Correspondingly, when the RIPK3 gene was overexpressed in RAW264.7 cells by shRNA-RIPK3 lentiviral transduction (LV-RIPK3-OE), GLUD1 expression increased, while the enzyme activity of GLUD1 also increased (Fig. 6G-H), which led to a higher level of α-KG in the LV-RIPK3-OE+ET group (Fig. 6I). These results indicated that increasing RIPK3 can promote the enzyme activity of GLUD1 to increase the level of α-KG. The expression of iNOS and TNF-ɑ in the LV-RIPK3-OE+ET group was significantly decreased after increasing the expression of RIPK3, which showed that overexpression of RIPK3 can promote the enzyme activity of GLUD1, thus strengthening the effect of α-KG on promoting ET and alleviating the inflammatory reaction (Fig. 6G). Taken together, RIPK3 can mediate the inflammatory response induced by LPS and enhance ET through glutaminolysis.

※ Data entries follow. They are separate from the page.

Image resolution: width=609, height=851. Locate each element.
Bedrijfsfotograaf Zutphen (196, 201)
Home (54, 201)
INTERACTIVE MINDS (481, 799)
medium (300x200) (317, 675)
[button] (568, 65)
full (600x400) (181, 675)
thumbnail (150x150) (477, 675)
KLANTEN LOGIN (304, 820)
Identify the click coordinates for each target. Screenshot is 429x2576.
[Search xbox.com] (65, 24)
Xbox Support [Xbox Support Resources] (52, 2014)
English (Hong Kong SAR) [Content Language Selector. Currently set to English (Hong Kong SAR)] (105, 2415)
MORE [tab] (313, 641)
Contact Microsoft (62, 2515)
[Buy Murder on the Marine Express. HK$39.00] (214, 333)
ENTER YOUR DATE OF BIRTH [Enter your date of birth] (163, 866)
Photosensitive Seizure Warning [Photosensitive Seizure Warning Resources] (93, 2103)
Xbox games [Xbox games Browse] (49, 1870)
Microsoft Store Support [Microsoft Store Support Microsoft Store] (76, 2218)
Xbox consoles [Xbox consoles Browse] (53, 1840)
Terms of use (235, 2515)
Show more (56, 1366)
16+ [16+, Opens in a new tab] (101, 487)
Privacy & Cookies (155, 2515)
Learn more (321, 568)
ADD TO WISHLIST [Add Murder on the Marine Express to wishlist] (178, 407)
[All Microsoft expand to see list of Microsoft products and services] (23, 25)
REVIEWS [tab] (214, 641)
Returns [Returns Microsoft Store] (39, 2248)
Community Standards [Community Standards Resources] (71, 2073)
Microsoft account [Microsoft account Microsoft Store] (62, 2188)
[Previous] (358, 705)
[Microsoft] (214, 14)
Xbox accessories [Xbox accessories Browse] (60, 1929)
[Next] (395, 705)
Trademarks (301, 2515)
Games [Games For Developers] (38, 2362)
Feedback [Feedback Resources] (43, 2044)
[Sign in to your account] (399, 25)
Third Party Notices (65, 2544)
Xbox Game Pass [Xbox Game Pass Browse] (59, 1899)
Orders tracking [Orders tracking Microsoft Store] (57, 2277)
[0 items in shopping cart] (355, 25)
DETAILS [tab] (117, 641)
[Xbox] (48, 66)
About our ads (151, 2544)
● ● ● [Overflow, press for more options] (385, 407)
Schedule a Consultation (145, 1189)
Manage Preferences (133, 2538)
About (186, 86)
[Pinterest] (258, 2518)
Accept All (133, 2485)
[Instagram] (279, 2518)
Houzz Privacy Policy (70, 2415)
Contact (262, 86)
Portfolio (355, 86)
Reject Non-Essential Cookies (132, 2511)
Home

TBK1 participates in glutaminolysis by mediating the phosphorylation of RIPK3 to promote ET
TBK1 is required in ET both in vivo and in vitro; however, the specific mechanism of how TBK1 participate in ET is still unclear. As TBK1 promoted the phosphorylation of RIPK3, we next sought to determine whether TBK1 participated in the glutamine metabolic pathway to promote ET. We knocked down the expression of TBK1 by using siRNA and found that the expression of GLUD1 in the TBK1-siRNA+ET group was lower than that in the ET group (Fig. 7A), as well as the enzyme activity of GLUD1 (Fig. 7B). In addition, the level of α-KG was also decreased in the TBK1-siRNA+ET group compared with the ET group (Fig. 7C). Flow cytometry showed that the ratio of M1 macrophages was lower in the TBK1-siRNA+ET group than in the ET group (Fig. 7D). Taken together, these findings demonstrated that the decrease in TBK1 expression could reduce the expression of phosphorylated RIPK3 and then affect the enzyme activity of GLUD1, resulting in a decrease in the production of α-KG. Finally, shRNA-TBK1-OE lentiviral particles were used to increase TBK1 expression in RAW264.7 cells. Compared with the ET group, overexpression of TBK1 could successfully increased the expression of GLUD1 (Fig. 7E). Additionally, the enzyme activity of GLUD1 increased, and the level of α-KG increased in the LV-TBK1-OE+ET group compared with the ET group (Fig. 7F-G). All of these findings indicated that the expression of TBK1 can mediate the phosphorylation of RIPK3, thereby inducing GLUD1 to decompose glutamine to produce α-KG. These results suggested that the modulation of glutamine metabolism, which plays a vital role in macrophage ET, would be an attractive strategy for harnessing macrophage-mediated immune responses.